Of Healthcare Claims [What it is – How it works]
Dr. David Edward Marcinko MBA
[Editor-in-Chief]
Typically, denied and rejected healthcare claims quickly surface as a source of multi-millions in revenue leakage and unnecessary expense for doctors, clinics and hospitals, etc.
Why?
Payers have been struggling with increased costs. They thoroughly inspect claims for errors and have become adept at using their rules to deny and delay claims.
For example, Zimmerman reported the denied percentage of gross charges climbed from 4% in 2000 to 11% in 2011. In contrast, providers typically lack the tools to aggressively manage current denied claims and prevent future ones.
Financial Recognition
Without denial tracking, an organization may not recognize the heavy financial impact of denied claims.
A HARA [Hospital Accounts Receivable Analysis] report indicates that bad debt and gross days are declining. However, a majority of providers write off denials as contractual allowance, distorting the numbers but not the resulting lower margins and reduced cash.
H*Works reported that the typical 350-bed hospital loses between $4 million and $9 million each year in earned revenue from denials and underpayments (assume $103 million annual gross revenue and 40% contractual allowance). Recouping lost revenue from denials and underpayments will, according to H*Works, increase an organization’s operating margin by 2.6%.
Industry estimates report that at least 50% of denials are recoverable and 90% are preventable with the appropriate workflow processes, management commitment, strong change leadership, and the correct technology.
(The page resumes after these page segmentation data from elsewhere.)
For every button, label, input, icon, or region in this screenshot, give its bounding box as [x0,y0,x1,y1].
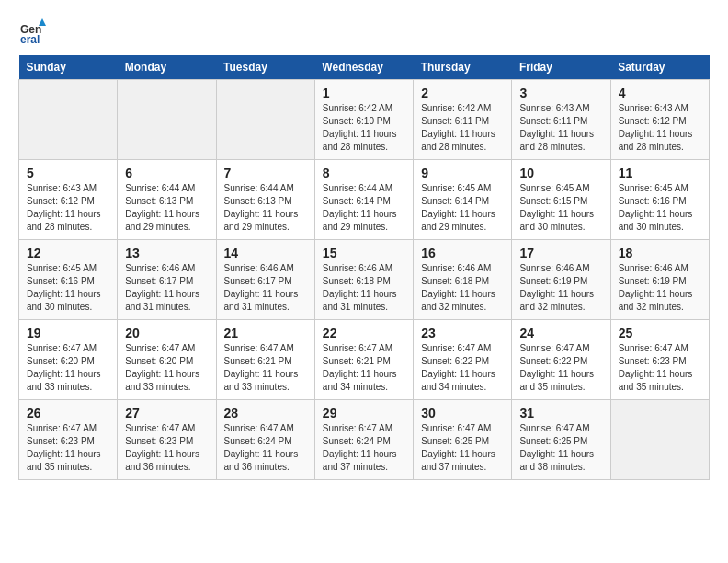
day-number: 1 [323,86,405,100]
calendar-cell: 4Sunrise: 6:43 AM Sunset: 6:12 PM Daylig… [610,80,709,160]
day-number: 25 [619,326,701,340]
calendar-cell: 9Sunrise: 6:45 AM Sunset: 6:14 PM Daylig… [414,160,512,240]
day-info: Sunrise: 6:47 AM Sunset: 6:20 PM Dayligh… [125,342,208,394]
day-info: Sunrise: 6:47 AM Sunset: 6:22 PM Dayligh… [519,342,602,394]
calendar-cell [19,80,118,160]
calendar-cell: 15Sunrise: 6:46 AM Sunset: 6:18 PM Dayli… [314,240,413,320]
calendar-cell: 20Sunrise: 6:47 AM Sunset: 6:20 PM Dayli… [118,320,216,400]
calendar-cell: 6Sunrise: 6:44 AM Sunset: 6:13 PM Daylig… [118,160,216,240]
day-number: 2 [421,86,504,100]
calendar-week-row: 12Sunrise: 6:45 AM Sunset: 6:16 PM Dayli… [19,240,710,320]
day-number: 11 [619,166,701,180]
day-info: Sunrise: 6:46 AM Sunset: 6:17 PM Dayligh… [125,262,208,314]
calendar-body: 1Sunrise: 6:42 AM Sunset: 6:10 PM Daylig… [19,80,710,480]
day-info: Sunrise: 6:42 AM Sunset: 6:10 PM Dayligh… [323,102,405,154]
day-number: 22 [323,326,405,340]
day-info: Sunrise: 6:47 AM Sunset: 6:25 PM Dayligh… [519,422,602,474]
calendar-week-row: 26Sunrise: 6:47 AM Sunset: 6:23 PM Dayli… [19,400,710,480]
day-info: Sunrise: 6:47 AM Sunset: 6:20 PM Dayligh… [27,342,109,394]
day-info: Sunrise: 6:45 AM Sunset: 6:15 PM Dayligh… [519,182,602,234]
day-number: 29 [323,406,405,420]
day-number: 13 [125,246,208,260]
day-info: Sunrise: 6:46 AM Sunset: 6:18 PM Dayligh… [323,262,405,314]
calendar-day-header: Friday [512,55,610,80]
day-info: Sunrise: 6:47 AM Sunset: 6:24 PM Dayligh… [323,422,405,474]
day-info: Sunrise: 6:46 AM Sunset: 6:17 PM Dayligh… [224,262,307,314]
calendar-cell [118,80,216,160]
day-number: 19 [27,326,109,340]
day-number: 10 [519,166,602,180]
svg-marker-3 [39,18,46,26]
calendar-cell: 24Sunrise: 6:47 AM Sunset: 6:22 PM Dayli… [512,320,610,400]
calendar-table: SundayMondayTuesdayWednesdayThursdayFrid… [18,55,710,480]
day-info: Sunrise: 6:44 AM Sunset: 6:13 PM Dayligh… [125,182,208,234]
day-info: Sunrise: 6:45 AM Sunset: 6:14 PM Dayligh… [421,182,504,234]
calendar-cell: 25Sunrise: 6:47 AM Sunset: 6:23 PM Dayli… [610,320,709,400]
day-number: 17 [519,246,602,260]
day-info: Sunrise: 6:46 AM Sunset: 6:18 PM Dayligh… [421,262,504,314]
calendar-cell: 28Sunrise: 6:47 AM Sunset: 6:24 PM Dayli… [216,400,314,480]
day-info: Sunrise: 6:46 AM Sunset: 6:19 PM Dayligh… [519,262,602,314]
calendar-cell: 22Sunrise: 6:47 AM Sunset: 6:21 PM Dayli… [314,320,413,400]
day-number: 20 [125,326,208,340]
calendar-header-row: SundayMondayTuesdayWednesdayThursdayFrid… [19,55,710,80]
calendar-day-header: Wednesday [314,55,413,80]
day-info: Sunrise: 6:42 AM Sunset: 6:11 PM Dayligh… [421,102,504,154]
calendar-day-header: Sunday [19,55,118,80]
day-info: Sunrise: 6:45 AM Sunset: 6:16 PM Dayligh… [619,182,701,234]
day-number: 21 [224,326,307,340]
day-number: 12 [27,246,109,260]
calendar-cell: 21Sunrise: 6:47 AM Sunset: 6:21 PM Dayli… [216,320,314,400]
calendar-cell: 16Sunrise: 6:46 AM Sunset: 6:18 PM Dayli… [414,240,512,320]
calendar-cell: 8Sunrise: 6:44 AM Sunset: 6:14 PM Daylig… [314,160,413,240]
calendar-cell: 10Sunrise: 6:45 AM Sunset: 6:15 PM Dayli… [512,160,610,240]
calendar-cell: 29Sunrise: 6:47 AM Sunset: 6:24 PM Dayli… [314,400,413,480]
day-info: Sunrise: 6:45 AM Sunset: 6:16 PM Dayligh… [27,262,109,314]
day-number: 4 [619,86,701,100]
day-info: Sunrise: 6:43 AM Sunset: 6:12 PM Dayligh… [27,182,109,234]
day-number: 26 [27,406,109,420]
calendar-cell: 30Sunrise: 6:47 AM Sunset: 6:25 PM Dayli… [414,400,512,480]
calendar-week-row: 5Sunrise: 6:43 AM Sunset: 6:12 PM Daylig… [19,160,710,240]
logo-icon: Gen eral [18,18,46,46]
day-number: 24 [519,326,602,340]
calendar-cell: 1Sunrise: 6:42 AM Sunset: 6:10 PM Daylig… [314,80,413,160]
day-info: Sunrise: 6:47 AM Sunset: 6:24 PM Dayligh… [224,422,307,474]
day-number: 6 [125,166,208,180]
calendar-cell: 3Sunrise: 6:43 AM Sunset: 6:11 PM Daylig… [512,80,610,160]
calendar-cell: 23Sunrise: 6:47 AM Sunset: 6:22 PM Dayli… [414,320,512,400]
day-info: Sunrise: 6:47 AM Sunset: 6:23 PM Dayligh… [125,422,208,474]
calendar-day-header: Tuesday [216,55,314,80]
day-number: 3 [519,86,602,100]
day-info: Sunrise: 6:47 AM Sunset: 6:25 PM Dayligh… [421,422,504,474]
day-number: 7 [224,166,307,180]
day-number: 8 [323,166,405,180]
calendar-cell: 18Sunrise: 6:46 AM Sunset: 6:19 PM Dayli… [610,240,709,320]
day-number: 27 [125,406,208,420]
calendar-cell: 7Sunrise: 6:44 AM Sunset: 6:13 PM Daylig… [216,160,314,240]
day-number: 14 [224,246,307,260]
logo: Gen eral [18,18,50,46]
calendar-cell: 19Sunrise: 6:47 AM Sunset: 6:20 PM Dayli… [19,320,118,400]
day-info: Sunrise: 6:43 AM Sunset: 6:11 PM Dayligh… [519,102,602,154]
day-number: 5 [27,166,109,180]
day-number: 15 [323,246,405,260]
svg-text:eral: eral [20,33,40,46]
day-info: Sunrise: 6:44 AM Sunset: 6:14 PM Dayligh… [323,182,405,234]
page-header: Gen eral [18,18,710,46]
calendar-cell [216,80,314,160]
calendar-cell: 31Sunrise: 6:47 AM Sunset: 6:25 PM Dayli… [512,400,610,480]
day-info: Sunrise: 6:44 AM Sunset: 6:13 PM Dayligh… [224,182,307,234]
day-number: 30 [421,406,504,420]
calendar-cell: 5Sunrise: 6:43 AM Sunset: 6:12 PM Daylig… [19,160,118,240]
day-info: Sunrise: 6:43 AM Sunset: 6:12 PM Dayligh… [619,102,701,154]
calendar-week-row: 19Sunrise: 6:47 AM Sunset: 6:20 PM Dayli… [19,320,710,400]
day-info: Sunrise: 6:47 AM Sunset: 6:22 PM Dayligh… [421,342,504,394]
day-info: Sunrise: 6:47 AM Sunset: 6:21 PM Dayligh… [224,342,307,394]
calendar-cell: 14Sunrise: 6:46 AM Sunset: 6:17 PM Dayli… [216,240,314,320]
day-number: 18 [619,246,701,260]
day-info: Sunrise: 6:46 AM Sunset: 6:19 PM Dayligh… [619,262,701,314]
calendar-cell: 17Sunrise: 6:46 AM Sunset: 6:19 PM Dayli… [512,240,610,320]
calendar-day-header: Thursday [414,55,512,80]
day-number: 23 [421,326,504,340]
H*Works estimates that for a revenue capture of $3 million from denials and underpayments, the recovery infrastructure costs are only about 3%.
Assessment
With all this in mind, better management of rejections and denials, as well as the information necessary to resolve and prevent them, surfaces as probably the best strategy to improving financials. By streamlining the revenue cycle, managing rejections and denials proves to be less expensive and to provide faster returns than initiating new services.